Dataset entries
=== Begin Enclosure ===
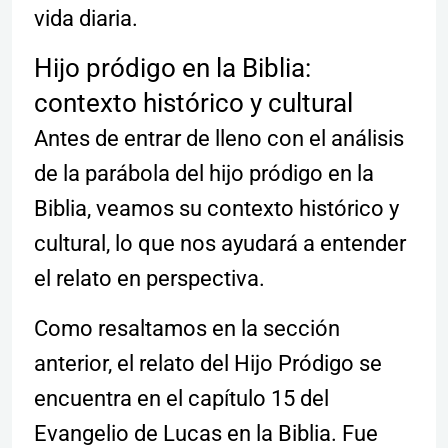
vida diaria.
Hijo pródigo en la Biblia:
contexto histórico y cultural
Antes de entrar de lleno con el análisis
de la parábola del hijo pródigo en la
Biblia, veamos su contexto histórico y
cultural, lo que nos ayudará a entender
el relato en perspectiva.
Como resaltamos en la sección
anterior, el relato del Hijo Pródigo se
encuentra en el capítulo 15 del
Evangelio de Lucas en la Biblia. Fue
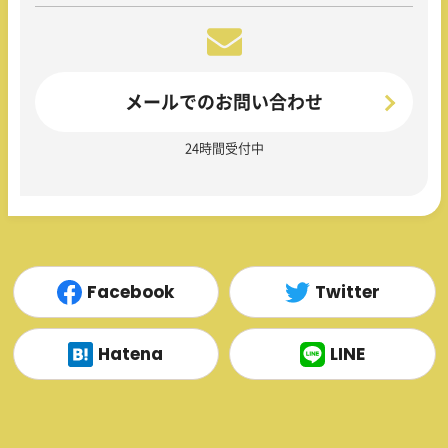
メールでのお問い合わせ
24時間受付中
Facebook
Twitter
Hatena
LINE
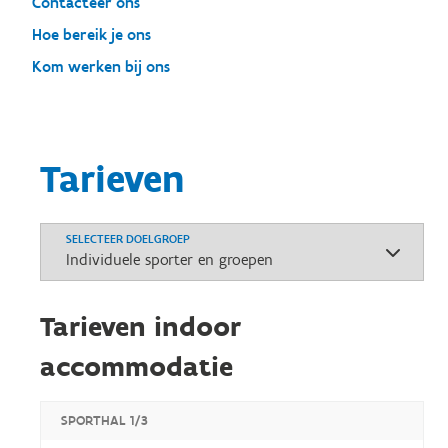
Contacteer ons
Hoe bereik je ons
Kom werken bij ons
Tarieven
SELECTEER DOELGROEP
Tarieven indoor
accommodatie
SPORTHAL 1/3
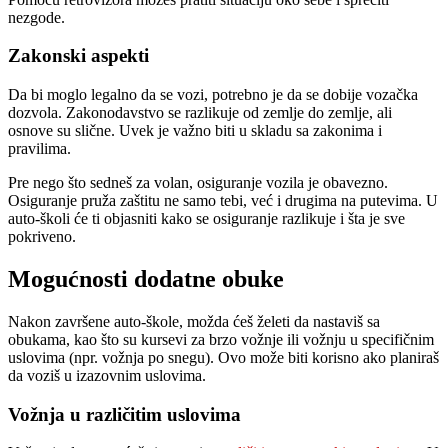
nezgode.
Zakonski aspekti
Da bi moglo legalno da se vozi, potrebno je da se dobije vozačka
dozvola. Zakonodavstvo se razlikuje od zemlje do zemlje, ali
osnove su slične. Uvek je važno biti u skladu sa zakonima i
pravilima.
Pre nego što sedneš za volan, osiguranje vozila je obavezno.
Osiguranje pruža zaštitu ne samo tebi, već i drugima na putevima. U
auto-školi će ti objasniti kako se osiguranje razlikuje i šta je sve
pokriveno.
Mogućnosti dodatne obuke
Nakon završene auto-škole, možda ćeš želeti da nastaviš sa
obukama, kao što su kursevi za brzo vožnje ili vožnju u specifičnim
uslovima (npr. vožnja po snegu). Ovo može biti korisno ako planiraš
da voziš u izazovnim uslovima.
Vožnja u različitim uslovima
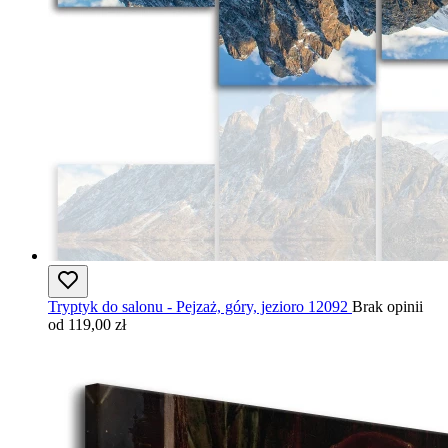
Tryptyk do salonu - Pejzaż, góry, jezioro 12092
Brak opinii
od 119,00 zł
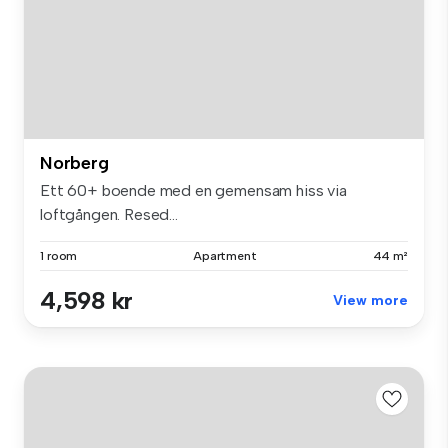
Norberg
Ett 60+ boende med en gemensam hiss via
loftgången. Resed...
1 room
Apartment
44 m²
4,598 kr
View more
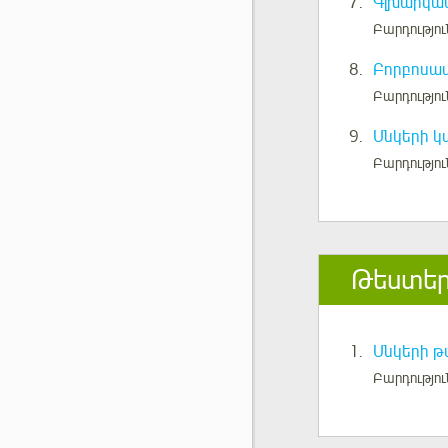
7.
Գլխարկավ
Բարդությու
8.
Բորբոսաս
Բարդությու
9.
Սնկերի կ
Բարդությու
Թեստե
1.
Սնկերի թ
Բարդությու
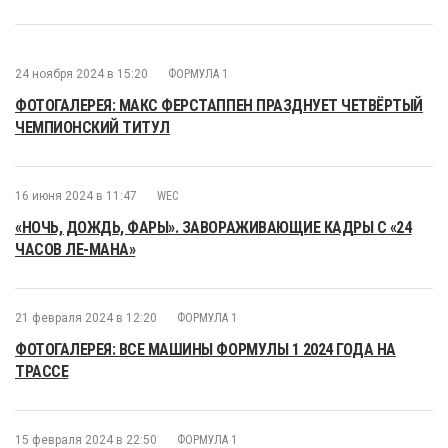
24 ноября 2024 в 15:20
ФОРМУЛА 1
ФОТОГАЛЕРЕЯ: МАКС ФЕРСТАППЕН ПРАЗДНУЕТ ЧЕТВЁРТЫЙ
ЧЕМПИОНСКИЙ ТИТУЛ
16 июня 2024 в 11:47
WEC
«НОЧЬ, ДОЖДЬ, ФАРЫ». ЗАВОРАЖИВАЮЩИЕ КАДРЫ С «24
ЧАСОВ ЛЕ-МАНА»
21 февраля 2024 в 12:20
ФОРМУЛА 1
ФОТОГАЛЕРЕЯ: ВСЕ МАШИНЫ ФОРМУЛЫ 1 2024 ГОДА НА
ТРАССЕ
15 февраля 2024 в 22:50
ФОРМУЛА 1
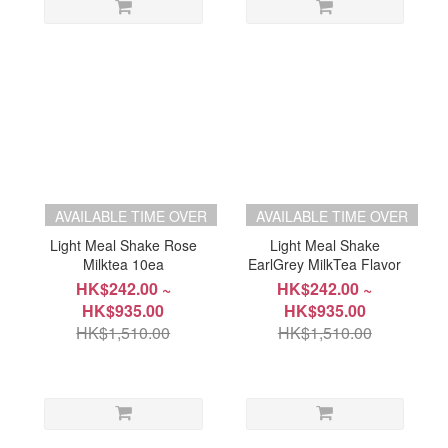
AVAILABLE TIME OVER
AVAILABLE TIME OVER
Light Meal Shake Rose
Light Meal Shake
Milktea 10ea
EarlGrey MilkTea Flavor
HK$242.00 ~
HK$242.00 ~
HK$935.00
HK$935.00
HK$1,510.00
HK$1,510.00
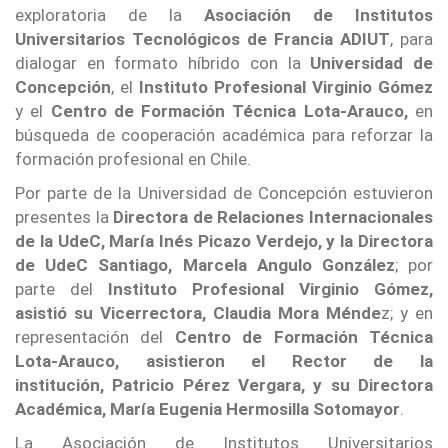
exploratoria de la
Asociación de Institutos
Universitarios Tecnológicos de Francia ADIUT
, para
dialogar en formato híbrido con la
Universidad de
Concepción
, el
Instituto Profesional Virginio Gómez
y el
Centro de Formación Técnica Lota-Arauco,
en
búsqueda de cooperación académica para reforzar la
formación profesional en Chile.
Por parte de la Universidad de Concepción estuvieron
presentes la
Directora de Relaciones Internacionales
de la UdeC, María Inés Picazo Verdejo, y la Directora
de UdeC Santiago, Marcela Angulo González
; por
parte del
Instituto Profesional Virginio Gómez,
asistió su Vicerrectora, Claudia Mora Ménde
z; y en
representación del
Centro de Formación Técnica
Lota-Arauco, asistieron el Rector de la
institución, Patricio Pérez Vergara, y su Directora
Académica, María Eugenia Hermosilla Sotomayor
.
La Asociación de Institutos Universitarios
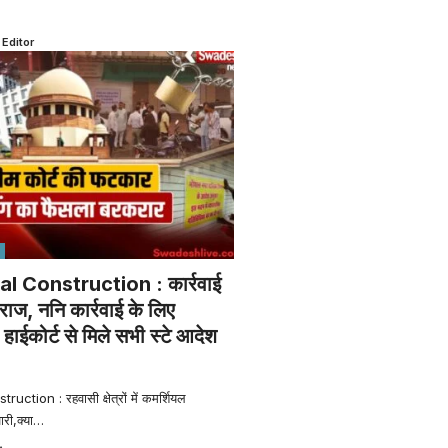
 Editor
al Construction : कार्रवाई
राज, ननि कार्रवाई के लिए
ाईकोर्ट से मिले सभी स्टे आदेश
ction : रहवासी क्षेत्रों में कमर्शियल
ारी,क्या
…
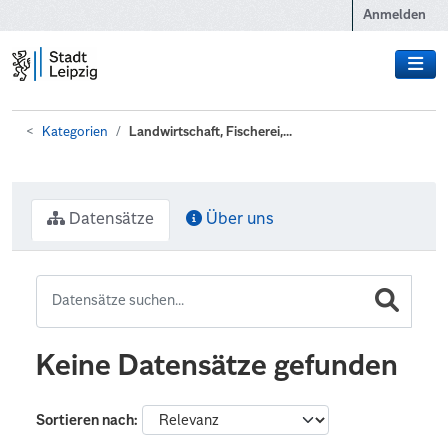
Zum Hauptinhalt wechseln
Anmelden
Kategorien
Landwirtschaft, Fischerei,...
Datensätze
Über uns
Keine Datensätze gefunden
Sortieren nach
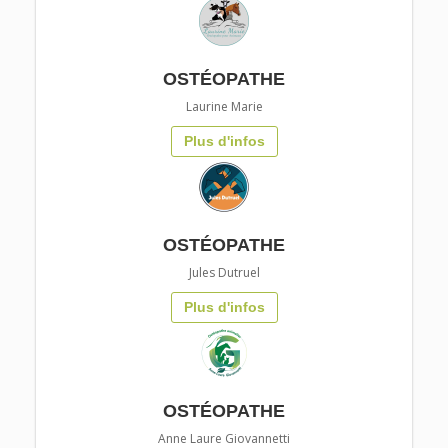
OSTÉOPATHE
Laurine Marie
Plus d'infos
OSTÉOPATHE
Jules Dutruel
Plus d'infos
OSTÉOPATHE
Anne Laure Giovannetti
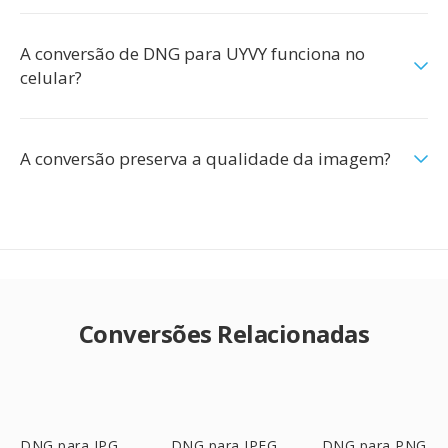
A conversão de DNG para UYVY funciona no
celular?
A conversão preserva a qualidade da imagem?
Conversões Relacionadas
DNG para JPG
DNG para JPEG
DNG para PNG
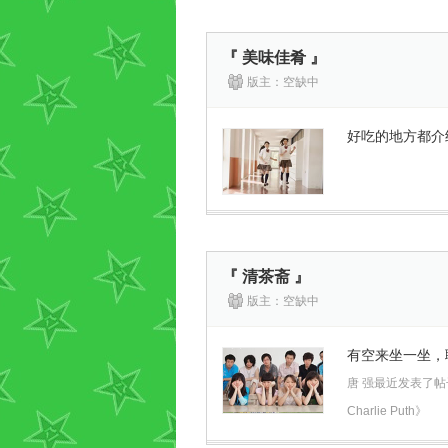
『 美味佳肴 』
版主：空缺中
好吃的地方都介
『 清茶斋 』
版主：空缺中
有空来坐一坐，
唐 强最近发表了帖子《 Se
Charlie Puth》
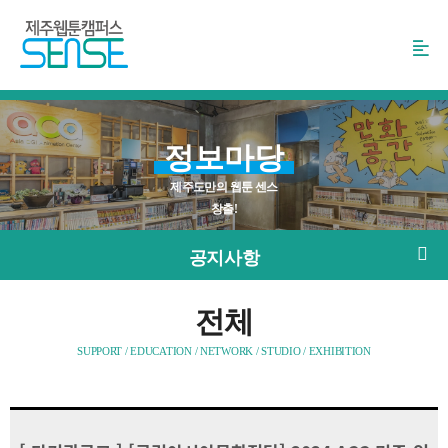
본
문
바
로
가
기
정보마당
제주도만의 웹툰 센스
창출!
공지사항
전체
SUPPORT / EDUCATION / NETWORK / STUDIO / EXHIBITION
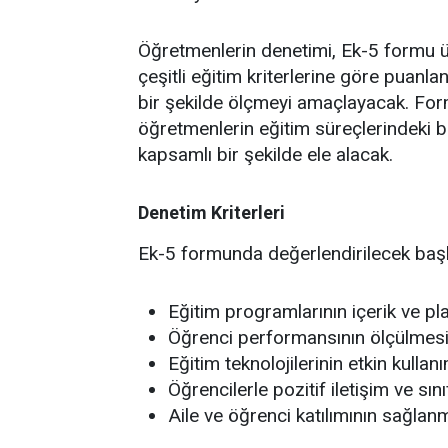
Öğretmenlerin denetimi, Ek-5 formu ü
çeşitli eğitim kriterlerine göre puanl
bir şekilde ölçmeyi amaçlayacak. Form
öğretmenlerin eğitim süreçlerindeki baş
kapsamlı bir şekilde ele alacak.
Denetim Kriterleri
Ek-5 formunda değerlendirilecek başlıc
Eğitim programlarının içerik ve p
Öğrenci performansının ölçülmesi v
Eğitim teknolojilerinin etkin kullanı
Öğrencilerle pozitif iletişim ve sın
Aile ve öğrenci katılımının sağlan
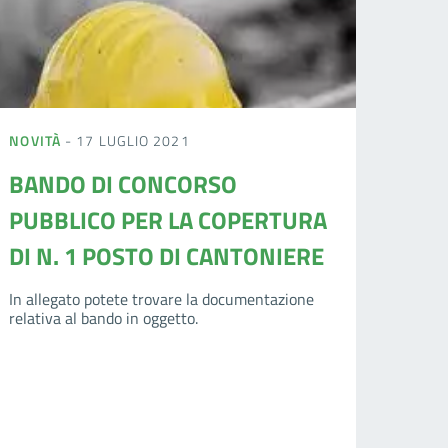
NOVITÀ
- 17 LUGLIO 2021
BANDO DI CONCORSO
PUBBLICO PER LA COPERTURA
DI N. 1 POSTO DI CANTONIERE
In allegato potete trovare la documentazione
relativa al bando in oggetto.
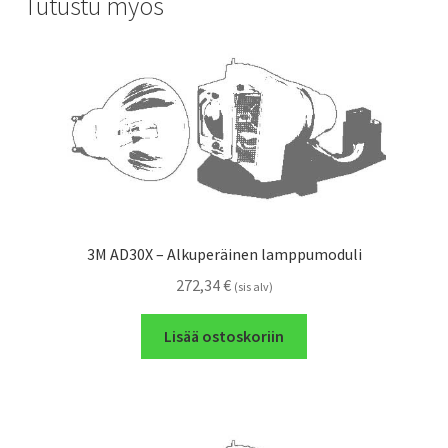
Tutustu myös
3M AD30X – Alkuperäinen lamppumoduli
272,34
€
(sis alv)
Lisää ostoskoriin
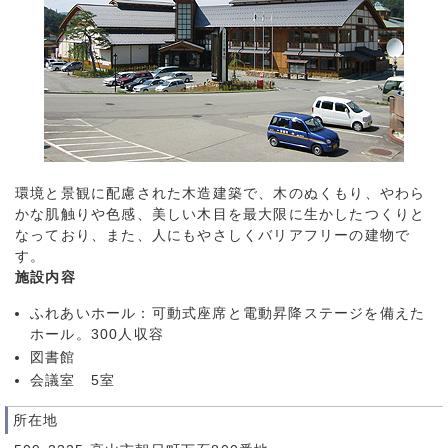
環境と景観に配慮された木造建築で、木のぬくもり、やわら
かな肌触りや色感、美しい木目を最大限に生かしたつくりと
なっており、また、人にもやさしくバリアフリーの建物で
す。
施設内容
ふれあいホール：可動式座席と電動昇降ステージを備えた
ホール。300人収容
図書館
会議室 5室
所在地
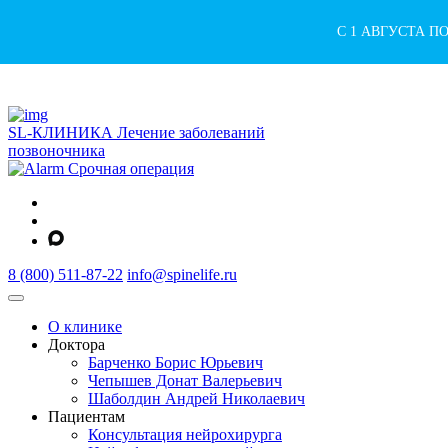
С 1 АВГУСТА П
SL-КЛИНИКА
Лечение заболеваний
позвоночника
Срочная операция
8 (800) 511-87-22
info@spinelife.ru
О клинике
Доктора
Барченко Борис Юрьевич
Чепышев Донат Валерьевич
Шаболдин Андрей Николаевич
Пациентам
Консультация нейрохирурга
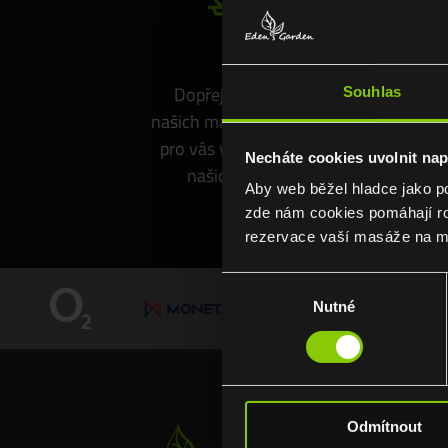
Masáže
Dopřejte si relaxaci při
Pl
Souhlas
našich masážích, které jsme
u
pro vás vybrali na základě
Necháte cookies uvolnit na
našich zkušeností.
Aby web běžel hladce jako p
zde nám cookies pomáhají ro
rezervace vaší masáže na m
Výběr
Nutné
souhlasu
Odmítnout
Slu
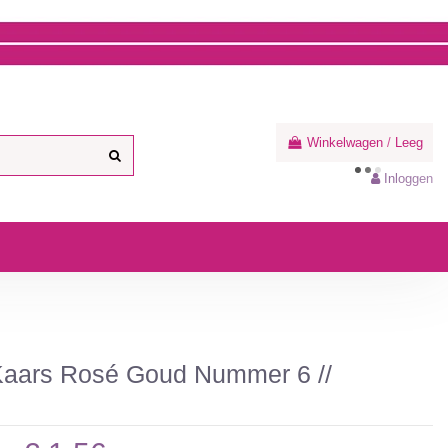
Winkelwagen
/
Leeg
Inloggen
 Kaars Rosé Goud Nummer 6 //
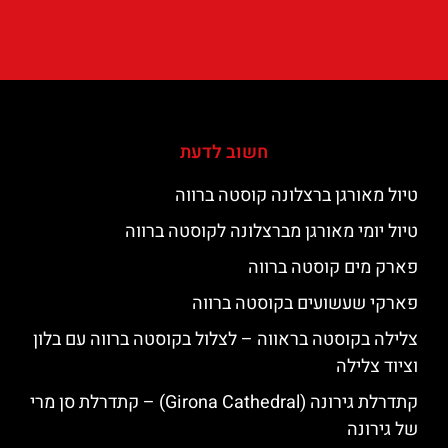
חשוב לדעת
טיול מאורגן ברצלונה קוסטה ברווה
טיול יומי מאורגן מברצלונה לקוסטה ברווה
פארק מים קוסטה ברווה
פארקי שעשועים בקוסטה ברווה
צלילה בקוסטה בראווה – לצלול בקוסטה ברווה עם בלון
וציוד צלילה
קתדרלת גירונה (Girona Cathedral) – קתדרלת סן מרי
של גירונה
=== End Enclosure ===
■ What to work on
Restate the data above verbatim, skipping every image.

■ Answer below
vida diaria.
Hijo pródigo en la Biblia:
contexto histórico y cultural
Antes de entrar de lleno con el análisis
de la parábola del hijo pródigo en la
Biblia, veamos su contexto histórico y
cultural, lo que nos ayudará a entender
el relato en perspectiva.
Como resaltamos en la sección
anterior, el relato del Hijo Pródigo se
encuentra en el capítulo 15 del
Evangelio de Lucas en la Biblia. Fue
メールでのお問い合わせ
24時間受付中
Facebook
Twitter
Hatena
LINE
Contacteer ons
Hoe bereik je ons
Kom werken bij ons
Tarieven
SELECTEER DOELGROEP
Tarieven indoor
accommodatie
SPORTHAL 1/3
nezgode.
Zakonski aspekti
Da bi moglo legalno da se vozi, potrebno je da se dobije vozačka
dozvola. Zakonodavstvo se razlikuje od zemlje do zemlje, ali
osnove su slične. Uvek je važno biti u skladu sa zakonima i
pravilima.
Pre nego što sedneš za volan, osiguranje vozila je obavezno.
Osiguranje pruža zaštitu ne samo tebi, već i drugima na putevima. U
auto-školi će ti objasniti kako se osiguranje razlikuje i šta je sve
pokriveno.
Mogućnosti dodatne obuke
Nakon završene auto-škole, možda ćeš želeti da nastaviš sa
obukama, kao što su kursevi za brzo vožnje ili vožnju u specifičnim
uslovima (npr. vožnja po snegu). Ovo može biti korisno ako planiraš
da voziš u izazovnim uslovima.
Vožnja u različitim uslovima
Tryptyk do salonu - Pejzaż, góry, jezioro 12092
Brak opinii
od 119,00 zł
Norberg
Ett 60+ boende med en gemensam hiss via
loftgången. Resed...
1 room
Apartment
44 m²
4,598 kr
View more
7.
Գլխարկավ
Բարդությու
8.
Բորբոսաս
Բարդությու
9.
Սնկերի կ
Բարդությու
Թեստե
1.
Սնկերի թ
Բարդությու
24 ноября 2024 в 15:20
ФОРМУЛА 1
ФОТОГАЛЕРЕЯ: МАКС ФЕРСТАППЕН ПРАЗДНУЕТ ЧЕТВЁРТЫЙ
ЧЕМПИОНСКИЙ ТИТУЛ
16 июня 2024 в 11:47
WEC
«НОЧЬ, ДОЖДЬ, ФАРЫ». ЗАВОРАЖИВАЮЩИЕ КАДРЫ С «24
ЧАСОВ ЛЕ-МАНА»
21 февраля 2024 в 12:20
ФОРМУЛА 1
ФОТОГАЛЕРЕЯ: ВСЕ МАШИНЫ ФОРМУЛЫ 1 2024 ГОДА НА
ТРАССЕ
15 февраля 2024 в 22:50
ФОРМУЛА 1
AVAILABLE TIME OVER
AVAILABLE TIME OVER
Light Meal Shake Rose
Light Meal Shake
Milktea 10ea
EarlGrey MilkTea Flavor
HK$242.00 ~
HK$242.00 ~
HK$935.00
HK$935.00
HK$1,510.00
HK$1,510.00
exploratoria de la
Asociación de Institutos
Universitarios Tecnológicos de Francia ADIUT
, para
dialogar en formato híbrido con la
Universidad de
Concepción
, el
Instituto Profesional Virginio Gómez
y el
Centro de Formación Técnica Lota-Arauco,
en
búsqueda de cooperación académica para reforzar la
formación profesional en Chile.
Por parte de la Universidad de Concepción estuvieron
presentes la
Directora de Relaciones Internacionales
de la UdeC, María Inés Picazo Verdejo, y la Directora
de UdeC Santiago, Marcela Angulo González
; por
parte del
Instituto Profesional Virginio Gómez,
asistió su Vicerrectora, Claudia Mora Ménde
z; y en
representación del
Centro de Formación Técnica
Lota-Arauco, asistieron el Rector de la
institución, Patricio Pérez Vergara, y su Directora
Académica, María Eugenia Hermosilla Sotomayor
.
La Asociación de Institutos Universitarios
 Editor
al Construction : कार्रवाई
राज, ननि कार्रवाई के लिए
ाईकोर्ट से मिले सभी स्टे आदेश
ction : रहवासी क्षेत्रों में कमर्शियल
ारी,क्या
…
Zum Hauptinhalt wechseln
Anmelden
Kategorien
Landwirtschaft, Fischerei,...
Datensätze
Über uns
Keine Datensätze gefunden
Sortieren nach
OSTÉOPATHE
Laurine Marie
Plus d'infos
OSTÉOPATHE
Jules Dutruel
Plus d'infos
OSTÉOPATHE
Anne Laure Giovannetti
A conversão de DNG para UYVY funciona no
celular?
A conversão preserva a qualidade da imagem?
Conversões Relacionadas
DNG para JPG
DNG para JPEG
DNG para PNG
『 美味佳肴 』
版主：空缺中
好吃的地方都介
『 清茶斋 』
版主：空缺中
有空来坐一坐，
唐 强最近发表了帖子《 Se
Charlie Puth》
본
문
바
로
가
기
정보마당
제주도만의 웹툰 센스
창출!
공지사항
전체
SUPPORT / EDUCATION / NETWORK / STUDIO / EXHIBITION
Öğretmenlerin denetimi, Ek-5 formu ü
çeşitli eğitim kriterlerine göre puanl
bir şekilde ölçmeyi amaçlayacak. Form
öğretmenlerin eğitim süreçlerindeki baş
kapsamlı bir şekilde ele alacak.
Denetim Kriterleri
Ek-5 formunda değerlendirilecek başlıc
Eğitim programlarının içerik ve p
Öğrenci performansının ölçülmesi v
Eğitim teknolojilerinin etkin kullanı
Öğrencilerle pozitif iletişim ve sın
Aile ve öğrenci katılımının sağlan
NOVITÀ
- 17 LUGLIO 2021
BANDO DI CONCORSO
PUBBLICO PER LA COPERTURA
DI N. 1 POSTO DI CANTONIERE
In allegato potete trovare la documentazione
relativa al bando in oggetto.
Tutustu myös
3M AD30X – Alkuperäinen lamppumoduli
272,34
€
(sis alv)
Lisää ostoskoriin
環境と景観に配慮された木造建築で、木のぬくもり、やわら
かな肌触りや色感、美しい木目を最大限に生かしたつくりと
なっており、また、人にもやさしくバリアフリーの建物で
す。
施設内容
ふれあいホール：可動式座席と電動昇降ステージを備えた
ホール。300人収容
図書館
会議室 5室
所在地
С 1 АВГУСТА П
SL-КЛИНИКА
Лечение заболеваний
позвоночника
Срочная операция
8 (800) 511-87-22
info@spinelife.ru
О клинике
Доктора
Барченко Борис Юрьевич
Чепышев Донат Валерьевич
Шаболдин Андрей Николаевич
Пациентам
Консультация нейрохирурга
Masáže
Dopřejte si relaxaci při
Pl
Souhlas
našich masážích, které jsme
u
pro vás vybrali na základě
Necháte cookies uvolnit na
našich zkušeností.
Aby web běžel hladce jako p
zde nám cookies pomáhají ro
rezervace vaší masáže na m
Výběr
Nutné
souhlasu
Odmítnout
Slu
Winkelwagen
/
Leeg
Inloggen
 Kaars Rosé Goud Nummer 6 //
חשוב לדעת
טיול מאורגן ברצלונה קוסטה ברווה
טיול יומי מאורגן מברצלונה לקוסטה ברווה
פארק מים קוסטה ברווה
פארקי שעשועים בקוסטה ברווה
צלילה בקוסטה בראווה – לצלול בקוסטה ברווה עם בלון
וציוד צלילה
קתדרלת גירונה (Girona Cathedral) – קתדרלת סן מרי
של גירונה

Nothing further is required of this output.